Ming YM, Wei ZW, Lin CY, Sheng GY - Microb. Cell Fact. (2010)

Bottom Line: Thus, site-directed mutagenesis alleviated the repression of glucose and improved the expression activity.The beta-galactosidase production from the improved system (21.1 U/mL) increased compared to that from origin system.Thus, we provided a valuable expression system in B. subtilis.

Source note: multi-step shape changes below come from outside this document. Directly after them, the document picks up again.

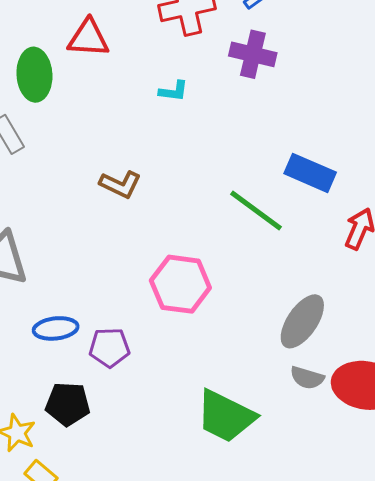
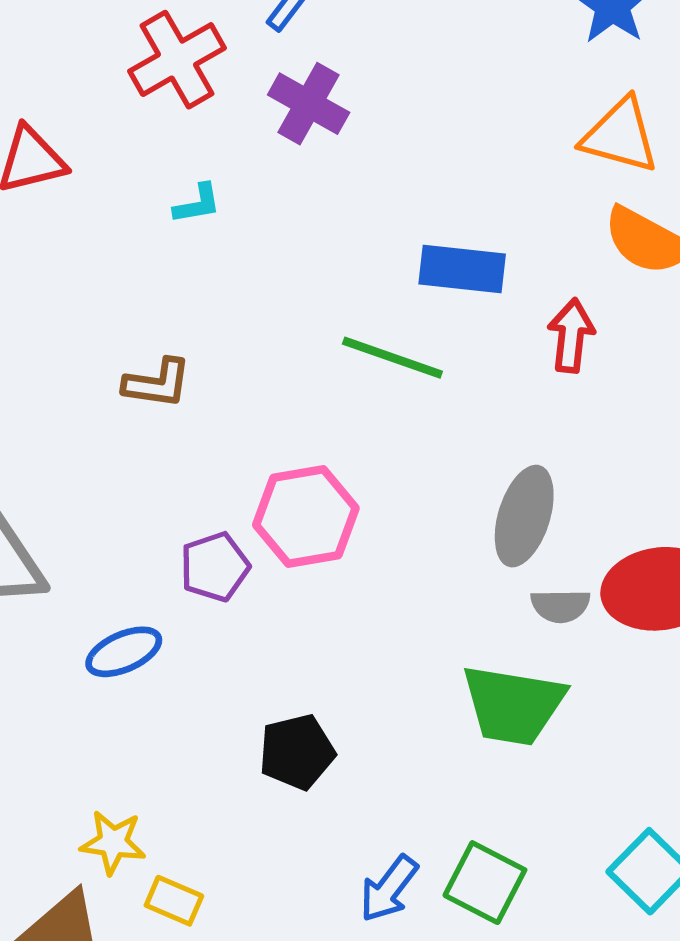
purple cross: (253, 54) -> (309, 104), turned 33
purple pentagon: (109, 348) -> (215, 567), moved
black pentagon: (68, 404) -> (297, 752), moved
green trapezoid: (226, 416) -> (513, 705), moved

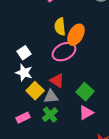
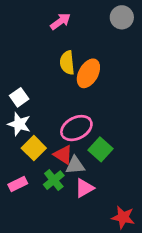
pink ellipse: (64, 52) -> (76, 128), moved
red triangle: (57, 81) -> (63, 155), moved
gray triangle: (51, 97) -> (75, 165), moved
pink triangle: (86, 113) -> (84, 188), moved

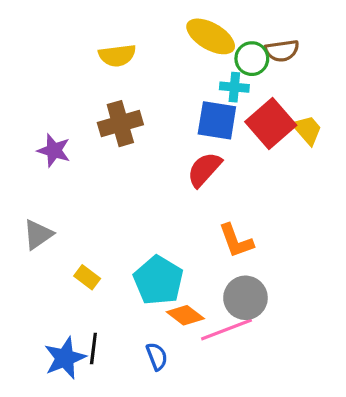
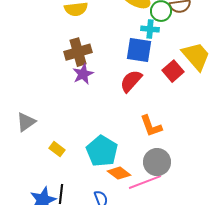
red square: (271, 124) -> (173, 71), moved, size x0.7
yellow trapezoid: (307, 130) -> (196, 56), size x1.5
purple star: (54, 150) -> (83, 74), moved, turned 30

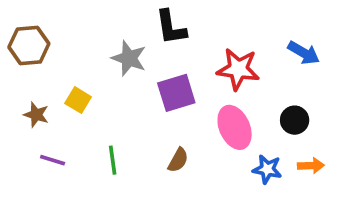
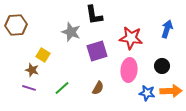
blue arrow: (304, 53) -> (167, 29), turned -102
brown star: (36, 115) -> (32, 70), moved
pink ellipse: (235, 127) -> (129, 70), turned 30
green line: (113, 160) -> (62, 88), turned 56
orange arrow: (311, 166) -> (171, 91), size x1.5

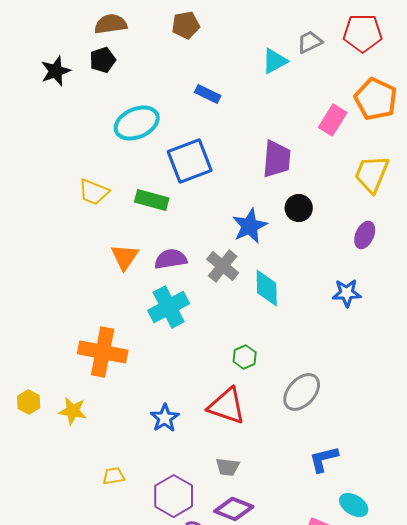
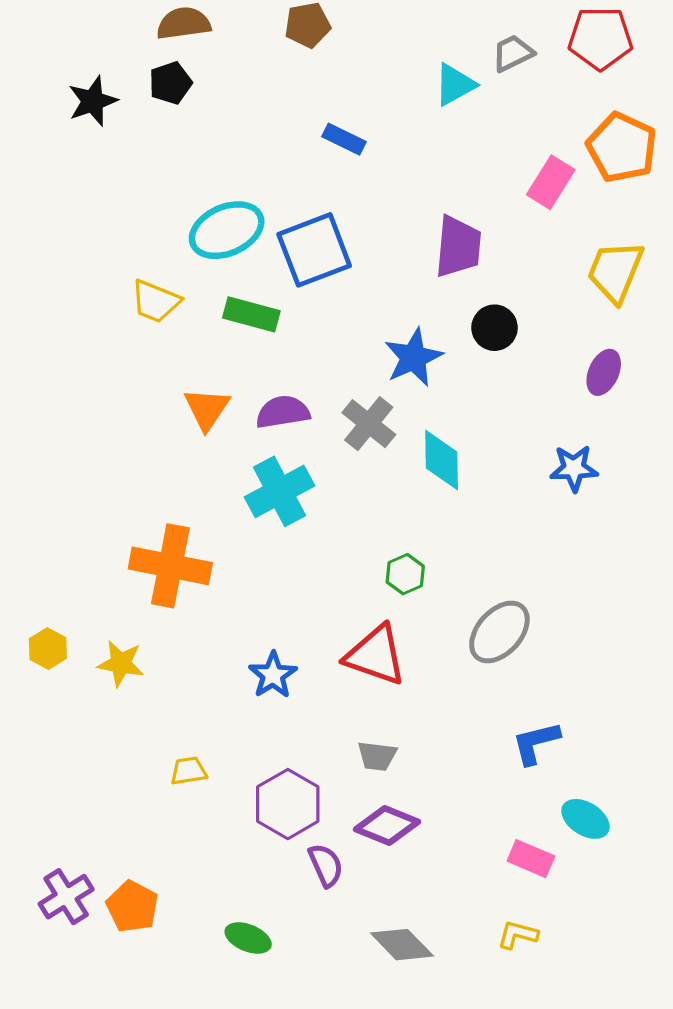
cyan ellipse: (137, 123) -> (227, 230), moved

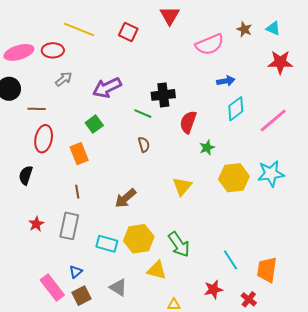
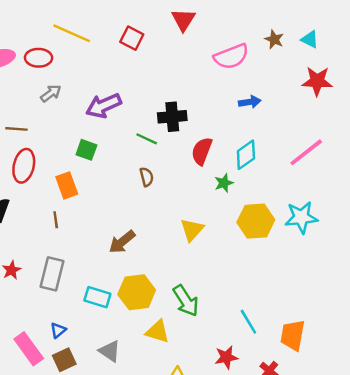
cyan diamond: (236, 109) -> (246, 155), moved
green square: (94, 124) -> (86, 150), turned -36
brown line: (77, 192) -> (56, 220), moved

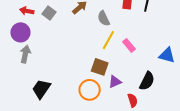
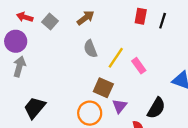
gray semicircle: (104, 18) -> (90, 49), moved
purple triangle: (115, 82) -> (120, 106), turned -32

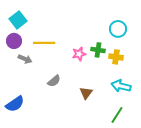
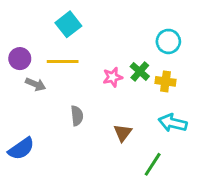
cyan square: (18, 20) -> (68, 24), moved
green cross: (98, 50) -> (140, 71), turned 32
gray semicircle: (54, 81) -> (77, 116), turned -56
green line: (117, 115) -> (153, 164), moved

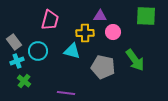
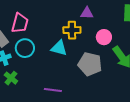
pink trapezoid: (50, 20) -> (20, 23), moved
pink circle: (113, 32) -> (104, 37), moved

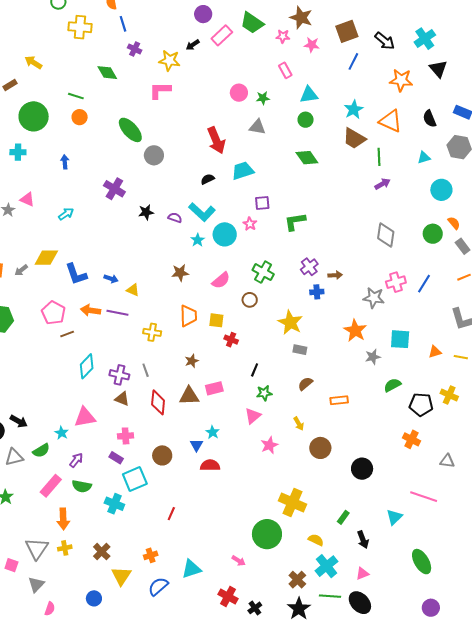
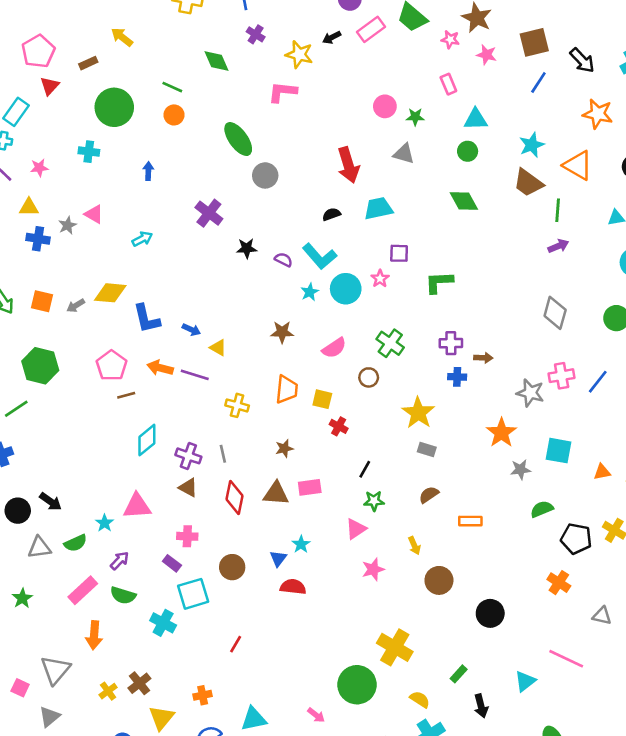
purple cross: (309, 267) -> (451, 343), turned 30
yellow cross: (65, 548) -> (108, 691), moved, turned -32

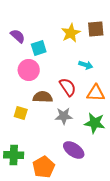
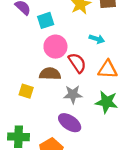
pink circle: (29, 70) -> (55, 47), moved
purple ellipse: (74, 150) -> (70, 123), moved

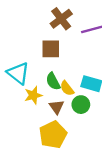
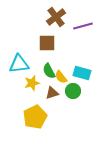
cyan triangle: (18, 73) -> (19, 64), turned -45
brown triangle: (57, 107) -> (52, 93), turned 48
yellow pentagon: (53, 135) -> (35, 117), moved

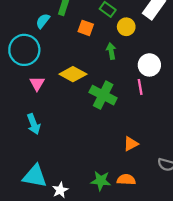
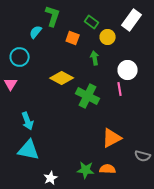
cyan circle: (24, 50) -> (20, 57), size x0.7
pink triangle: (37, 83) -> (11, 84), moved
orange triangle: (131, 144) -> (112, 138), size x1.5
cyan triangle: (35, 176) -> (29, 150), moved

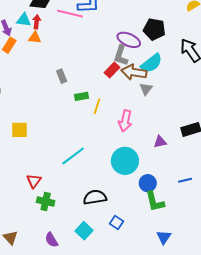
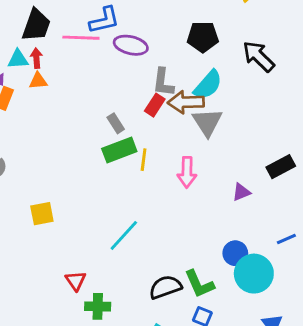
purple ellipse: (129, 40) -> (131, 45), moved
gray rectangle: (62, 76) -> (116, 123), moved
gray triangle: (146, 89) -> (207, 122), size x1.6
green rectangle: (81, 96) -> (119, 150), size x1.6
cyan circle: (125, 161) -> (254, 274), moved
green L-shape: (155, 202) -> (199, 284), moved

View Article: PubMed Central - HTML - PubMed

Affiliation: College of Animal Science and Technology, Northwest A&F University, Yangling 712100, China. yangjinxin@vip.163.com

ABSTRACT

Background: B. subtilis is an important organism in the biotechnological application. The efficient expression system is desirable in production of recombinant gene products in B. subtilis. Recently, we developed a new inducible expression system in B. subtilis, which directed by B. subtilis maltose utilization operon promoter Pglv. The system demonstrated high-level expression for target proteins in B. subtilis when induced by maltose. However, the system was markedly repressed by glucose. This limited the application of the system as a high-expression tool in biotechnology field. The aim of this study was to further improve the Pglv promoter system and enhance its expression strength.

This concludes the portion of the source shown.